(Page images and extracted text)
++++++++++

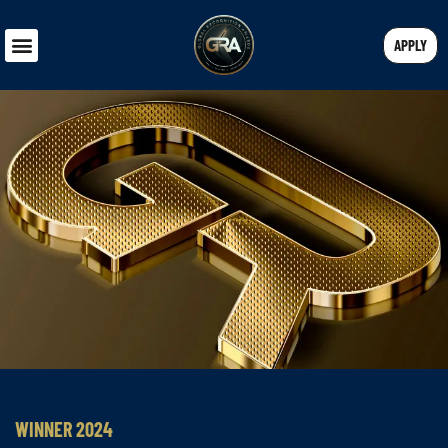
APPLY
WINNER 2024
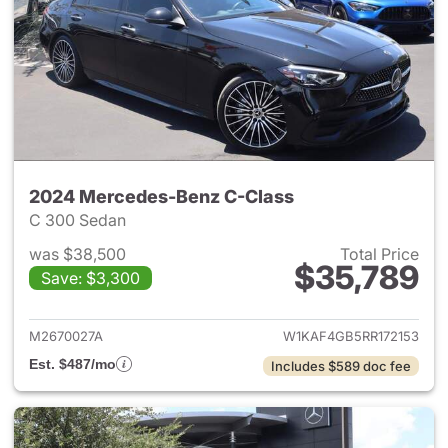
2024 Mercedes-Benz C-Class
C 300 Sedan
was $38,500
Total Price
$35,789
Save: $3,300
View details for 2024 Merce
M2670027A
W1KAF4GB5RR172153
Est. $487/mo
Includes $589 doc fee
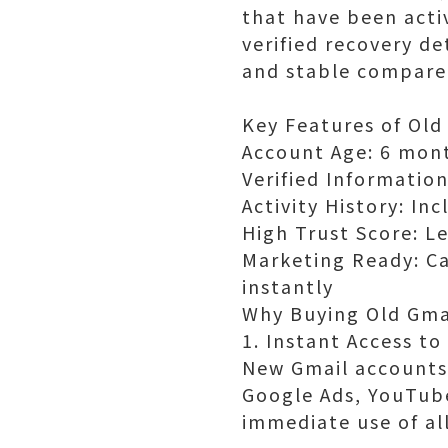
that have been acti
verified recovery d
and stable compare
Key Features of Old
Account Age: 6 mont
Verified Informatio
Activity History: In
High Trust Score: Le
Marketing Ready: C
instantly
Why Buying Old Gmai
1. Instant Access to
New Gmail accounts 
Google Ads, YouTube
immediate use of al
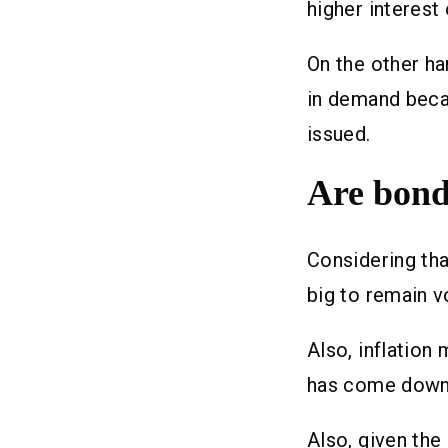
higher interest
On the other ha
in demand becau
issued.
Are bond
Considering tha
big to remain v
Also, inflation
has come down; 
Also, given the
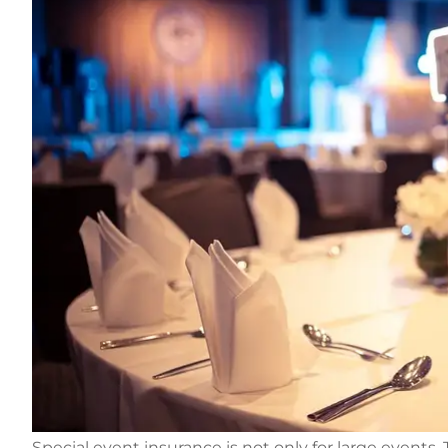
Special event insurance is not only for large events.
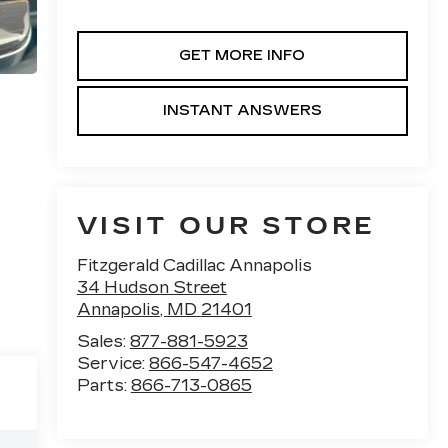
GET MORE INFO
INSTANT ANSWERS
VISIT OUR STORE
Fitzgerald Cadillac Annapolis
34 Hudson Street
Annapolis
,
MD
21401
Sales:
877-881-5923
Service:
866-547-4652
Parts:
866-713-0865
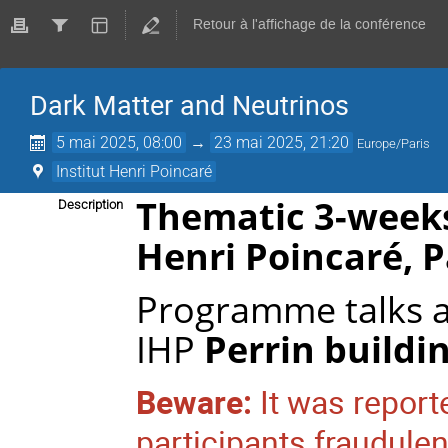
Retour à l'affichage de la conférence
Dark Matter and Neutrinos
5 mai 2025, 08:00
→
23 mai 2025, 21:20
Europe/Paris
Institut Henri Poincaré
Thematic 3-week
Description
Henri Poincaré
, 
Programme talks a
IHP
Perrin buildi
Beware:
It was repor
participants fraudule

++++++++++

Find the word "Poincaré" in the data and show each line that holds it.

_RESPONSE AREA_.
Institut Henri Poincaré
Henri Poincaré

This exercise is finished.